▶ _EXERCISE MATERIAL_

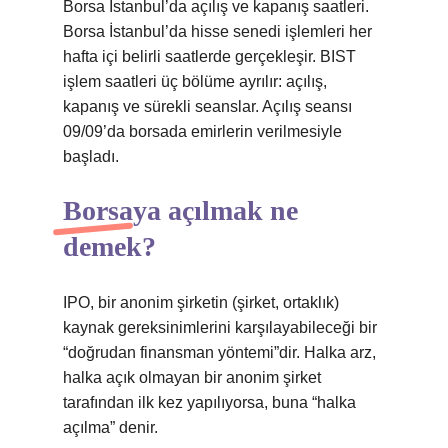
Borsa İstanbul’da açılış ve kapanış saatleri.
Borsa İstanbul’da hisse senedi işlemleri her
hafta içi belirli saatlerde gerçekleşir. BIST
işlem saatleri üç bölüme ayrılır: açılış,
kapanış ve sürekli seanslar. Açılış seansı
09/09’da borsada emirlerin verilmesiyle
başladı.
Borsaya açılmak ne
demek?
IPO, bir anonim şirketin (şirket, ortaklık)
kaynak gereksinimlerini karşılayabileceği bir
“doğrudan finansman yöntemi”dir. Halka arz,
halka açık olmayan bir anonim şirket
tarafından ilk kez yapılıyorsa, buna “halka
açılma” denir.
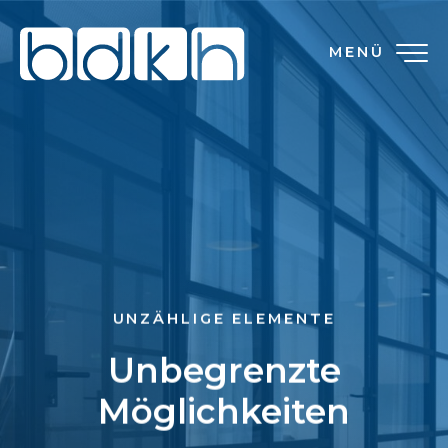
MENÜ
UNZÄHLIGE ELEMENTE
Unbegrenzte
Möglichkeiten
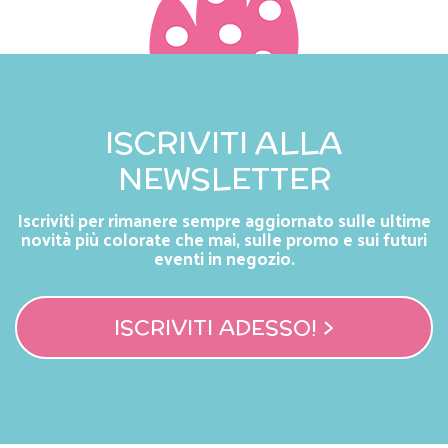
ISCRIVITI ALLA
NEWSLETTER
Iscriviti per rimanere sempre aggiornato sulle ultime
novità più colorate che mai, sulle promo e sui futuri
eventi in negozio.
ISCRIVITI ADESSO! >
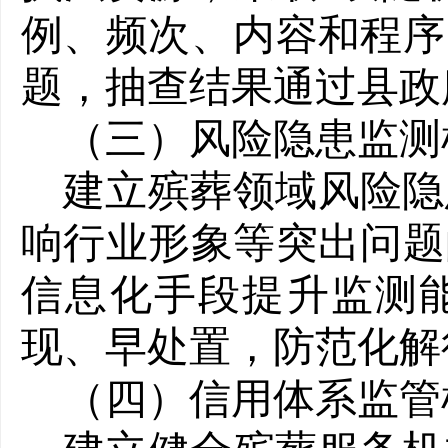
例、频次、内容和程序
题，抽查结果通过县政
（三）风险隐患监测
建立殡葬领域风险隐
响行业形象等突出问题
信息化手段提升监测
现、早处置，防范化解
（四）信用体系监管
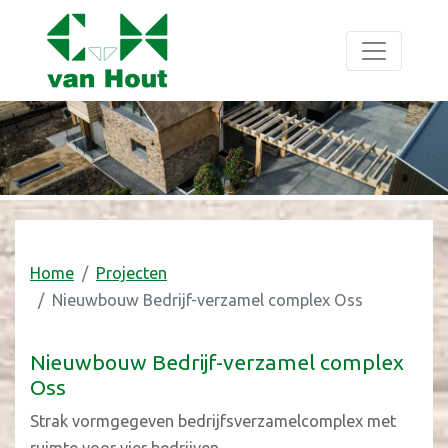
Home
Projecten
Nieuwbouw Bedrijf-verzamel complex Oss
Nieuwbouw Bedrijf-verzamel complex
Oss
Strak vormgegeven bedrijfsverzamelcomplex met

▶ _WHAT NEEDS TO BE DONE_
Copy all of the entries verbatim, leaving out any pictures they contain.

▶ _ANSWER SPACE_
Borsa İstanbul’da açılış ve kapanış saatleri.
Borsa İstanbul’da hisse senedi işlemleri her
hafta içi belirli saatlerde gerçekleşir. BIST
işlem saatleri üç bölüme ayrılır: açılış,
kapanış ve sürekli seanslar. Açılış seansı
09/09’da borsada emirlerin verilmesiyle
başladı.
Borsaya açılmak ne
demek?
IPO, bir anonim şirketin (şirket, ortaklık)
kaynak gereksinimlerini karşılayabileceği bir
“doğrudan finansman yöntemi”dir. Halka arz,
halka açık olmayan bir anonim şirket
tarafından ilk kez yapılıyorsa, buna “halka
açılma” denir.
MENÜ
UNZÄHLIGE ELEMENTE
Unbegrenzte
Möglichkeiten
ISCRIVITI ALLA
NEWSLETTER
Iscriviti per rimanere sempre aggiornato sulle ultime
novità più colorate che mai, sulle promo e sui futuri
eventi in negozio.
ISCRIVITI ADESSO! >
例、频次、内容和程序
题，抽查结果通过县政
（三）风险隐患监测
建立殡葬领域风险隐
响行业形象等突出问题
信息化手段提升监测
现、早处置，防范化解
（四）信用体系监管
Home
Projecten
Nieuwbouw Bedrijf-verzamel complex Oss
Nieuwbouw Bedrijf-verzamel complex
Oss
Strak vormgegeven bedrijfsverzamelcomplex met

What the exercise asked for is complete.